Les organisations réunies à Bruxelles dénoncent une mise en œuvre de l’Accord de paix non seulement ralentie, mais surtout incorrecte, qui met en danger les leaders communautaires et militants des droits humains, en particulier ceux vivant dans les régions où la présence de l’État est faible voire quasi inexistante, régions anciennement contrôlées par les FARC-EP. 

“L’État doit agir immédiatement pour garantir l’implantation et le fonctionnement des institutions publiques dans les zones rurales les plus isolées, en soutenant les programmes de l’Accord de paix qui s’attaquent aux causes structurelles du conflit armé. Or, les victimes d’homicides sont bien souvent des citoyens défendant ces programmes, notamment ceux relatifs à la restitution des terres et la substitution volontaire de cultures illicites”.

L’une des grandes inquiétudes que les plateformes européennes et colombiennes souhaitent transmettre aux hauts représentants de l’Union européenne avec lesquels elles vont se réunir ces prochains jours, porte sur les chiffres alarmants d’assassinats de leaders communautaires et de militants des droits humains, au même titre que le recul en matière de garanties de protection pour ce collectif, notamment pour les communautés ethnico-territoriales, les femmes et les personnes LGBT. 
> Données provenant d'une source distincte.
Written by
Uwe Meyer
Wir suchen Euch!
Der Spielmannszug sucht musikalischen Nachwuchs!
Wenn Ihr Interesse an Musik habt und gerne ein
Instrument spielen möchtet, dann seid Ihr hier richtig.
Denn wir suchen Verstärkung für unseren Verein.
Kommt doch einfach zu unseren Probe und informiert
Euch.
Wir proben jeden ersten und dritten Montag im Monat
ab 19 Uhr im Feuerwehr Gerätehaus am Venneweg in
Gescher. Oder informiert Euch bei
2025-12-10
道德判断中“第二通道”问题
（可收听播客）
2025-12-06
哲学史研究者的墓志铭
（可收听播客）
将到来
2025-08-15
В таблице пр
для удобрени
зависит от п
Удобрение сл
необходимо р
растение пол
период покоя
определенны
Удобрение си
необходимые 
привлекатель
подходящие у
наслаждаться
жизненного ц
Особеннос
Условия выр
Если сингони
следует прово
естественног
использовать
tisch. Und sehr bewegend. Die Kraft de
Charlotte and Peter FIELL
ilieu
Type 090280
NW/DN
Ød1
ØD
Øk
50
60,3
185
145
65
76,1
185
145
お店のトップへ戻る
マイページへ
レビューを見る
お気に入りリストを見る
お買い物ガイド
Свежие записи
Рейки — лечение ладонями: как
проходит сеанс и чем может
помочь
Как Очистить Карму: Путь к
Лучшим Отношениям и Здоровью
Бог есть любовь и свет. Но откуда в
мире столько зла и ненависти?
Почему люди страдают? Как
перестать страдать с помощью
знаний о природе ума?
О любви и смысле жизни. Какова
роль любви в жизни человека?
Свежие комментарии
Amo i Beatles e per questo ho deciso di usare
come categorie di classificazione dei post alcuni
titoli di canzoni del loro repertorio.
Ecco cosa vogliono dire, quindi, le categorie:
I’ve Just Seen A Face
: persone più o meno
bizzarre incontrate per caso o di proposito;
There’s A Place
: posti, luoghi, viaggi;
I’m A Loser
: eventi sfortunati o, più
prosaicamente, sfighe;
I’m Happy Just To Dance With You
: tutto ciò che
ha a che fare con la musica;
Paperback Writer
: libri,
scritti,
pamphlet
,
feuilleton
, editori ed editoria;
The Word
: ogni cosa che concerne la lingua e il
Selon les données du Défenseur du Peuple de Colombie, 172 leaders communautaires ont été assassinés en 2018. Toutefois, le gouvernement colombien continue de nier l’existence du conflit armé et criminalise la contestation sociale, comme il le fait actuellement avec la Minga Social (mobilisation massive de paysans et peuple autochtones en grève depuis le 10 mars dernier dans le sud-ouest du pays).

Le dernier rapport annuel du Haut-Commissariat des Nations Unies aux Droits de l’Homme fait état d’une augmentation de 164% des massacres par rapport à 2017, passant de 11 à 29 cas. Les déplacements forcés de population ont quant à eux concerné 145.287 victimes en 2018, contre environ 127.000 en 2017. Face à cette situation, les organisations affirment “que l’on peut dire que la Colombie traverse une véritable crise humanitaire”.
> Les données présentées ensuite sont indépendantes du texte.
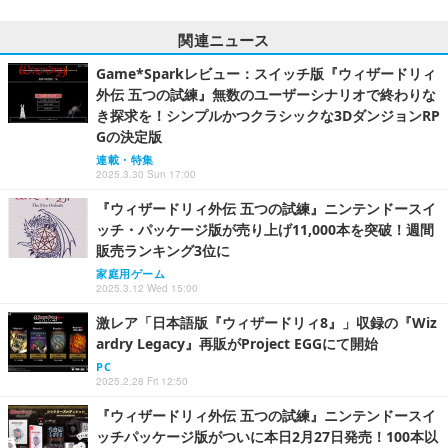
関連ニュース
Game*Sparkレビュー：スイッチ版『ウィザードリィ
外伝 五つの試練』無数のユーザーシナリオで終わりな
き探求を！シンプルかつクラシックな3DダンジョンRP
Gの決定版
連載・特集
2025.3.30 Sun 17:00
『ウィザードリィ外伝 五つの試練』ニンテンドースイ
ッチ・パッケージ版が売り上げ11,000本を突破！週間
販売ランキング3位に
家庭用ゲーム
2025.3.12 Wed 15:00
激レア「日本語版『ウィザードリィ8』」収録の『Wiz
ardry Legacy』再販がProject EGGにて開始
PC
2025.2.28 Fri 12:50
『ウィザードリィ外伝 五つの試練』ニンテンドースイ
ッチパッケージ版がついに本日2月27日発売！100本以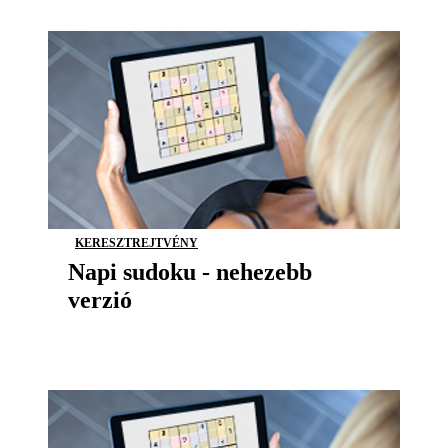
KERESZTREJTVÉNY
Napi sudoku - nehezebb
verzió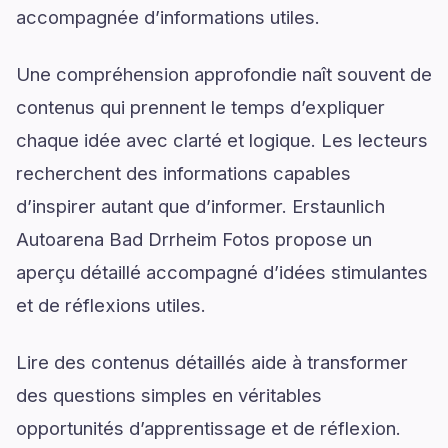
accompagnée d’informations utiles.
Une compréhension approfondie naît souvent de
contenus qui prennent le temps d’expliquer
chaque idée avec clarté et logique. Les lecteurs
recherchent des informations capables
d’inspirer autant que d’informer. Erstaunlich
Autoarena Bad Drrheim Fotos propose un
aperçu détaillé accompagné d’idées stimulantes
et de réflexions utiles.
Lire des contenus détaillés aide à transformer
des questions simples en véritables
opportunités d’apprentissage et de réflexion.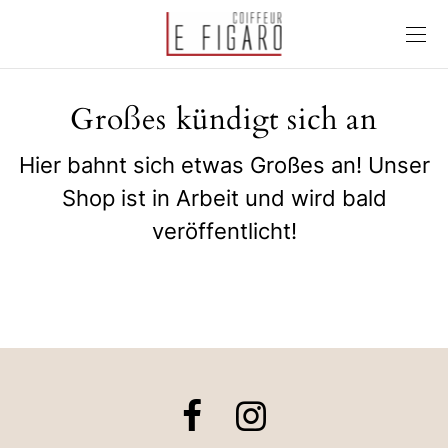
Großes kündigt sich an
Hier bahnt sich etwas Großes an! Unser
Shop ist in Arbeit und wird bald
veröffentlicht!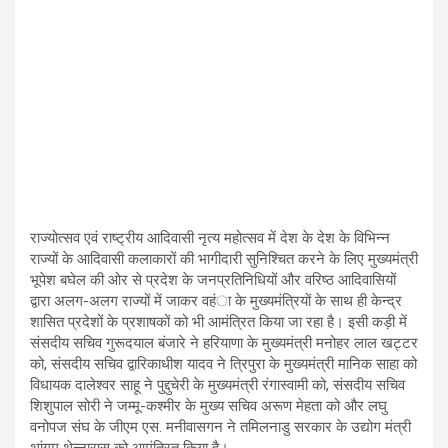
राज्योत्सव एवं राष्ट्रीय आदिवासी नृत्य महोत्सव में देश के देश के विभिन्न
राज्यों के आदिवासी कलाकारों की भागीदारी सुनिश्चित करने के लिए मुख्यमंत्री
भूपेश बघेल की ओर से प्रदेश के जनप्रतिनिधियों और वरिष्ठ आदिवासियों
द्वारा अलग-अलग राज्यों में जाकर वहंा के मुख्यमंत्रियों के साथ ही केन्द्र
शासित प्रदेशों के प्रशाषकों को भी आमंत्रित किया जा रहा है। इसी कड़ी में
संसदीय सचिव गुरूदयाल बंजारे ने हरियाणा के मुख्यमंत्री मनोहर लाल खट्टर
को, संसदीय सचिव द्वारिकाधीश यादव ने त्रिपुरा के मुख्यमंत्री मानिक साहा को
विधायक दालेश्वर साहू ने पुद्दुचेरी के मुख्यमंत्री रंगास्वामी को, संसदीय सचिव
शिशुपाल सोरी ने जम्मू-कश्मीर के मुख्य सचिव अरूण मेहता को और लघु
वनोपज संघ के जीएम एस. मनीवासगन ने तमिलनाडु सरकार के उद्योग मंत्री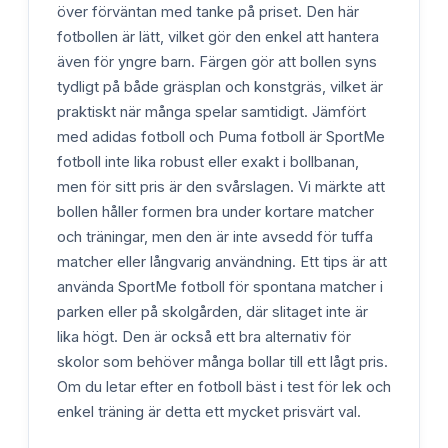
över förväntan med tanke på priset. Den här
fotbollen är lätt, vilket gör den enkel att hantera
även för yngre barn. Färgen gör att bollen syns
tydligt på både gräsplan och konstgräs, vilket är
praktiskt när många spelar samtidigt. Jämfört
med adidas fotboll och Puma fotboll är SportMe
fotboll inte lika robust eller exakt i bollbanan,
men för sitt pris är den svårslagen. Vi märkte att
bollen håller formen bra under kortare matcher
och träningar, men den är inte avsedd för tuffa
matcher eller långvarig användning. Ett tips är att
använda SportMe fotboll för spontana matcher i
parken eller på skolgården, där slitaget inte är
lika högt. Den är också ett bra alternativ för
skolor som behöver många bollar till ett lågt pris.
Om du letar efter en fotboll bäst i test för lek och
enkel träning är detta ett mycket prisvärt val.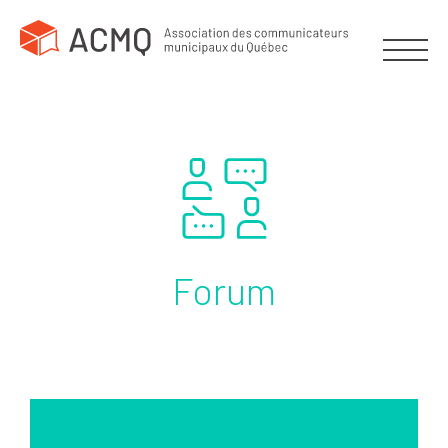
Forum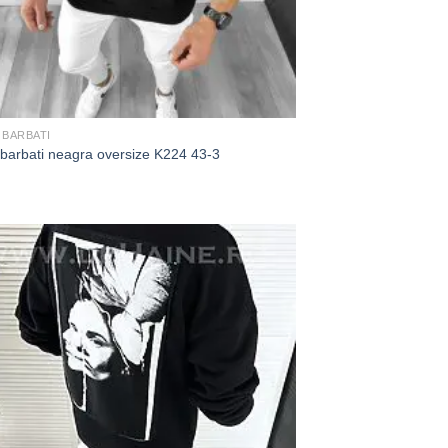
 BARBATI
 barbati neagra oversize K224 43-3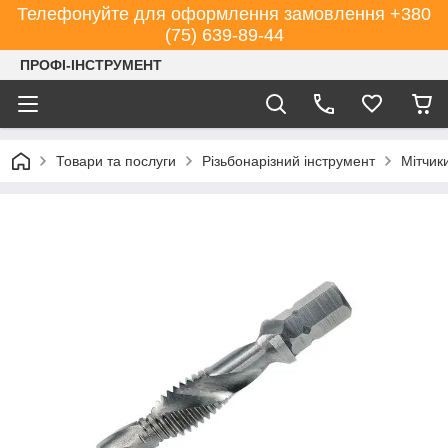
Телефонуйте для оформлення замовлення +380
(75) 639-89-44
ПРОФІ-ІНСТРУМЕНТ
Товари та послуги
Різьбонарізний інструмент
Мітчик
“Nous craignons que la paix en Colombie soit en danger. C’est pourquoi nous demandons aux institutions de l’Union européenne et à ses États membres de poursuivre un accompagnement scrupuleux de la mise en œuvre de l’Accord de paix avec les FARC-EP et de demander des comptes quant aux fonds qu’ils ont fournis pour ce processus. Ils doivent exiger que le gouvernement colombien maintienne ses engagements pour la recherche de la paix et de garanties pour les droits des victimes du conflit armé”, concluent les organisations colombiennes et européennes.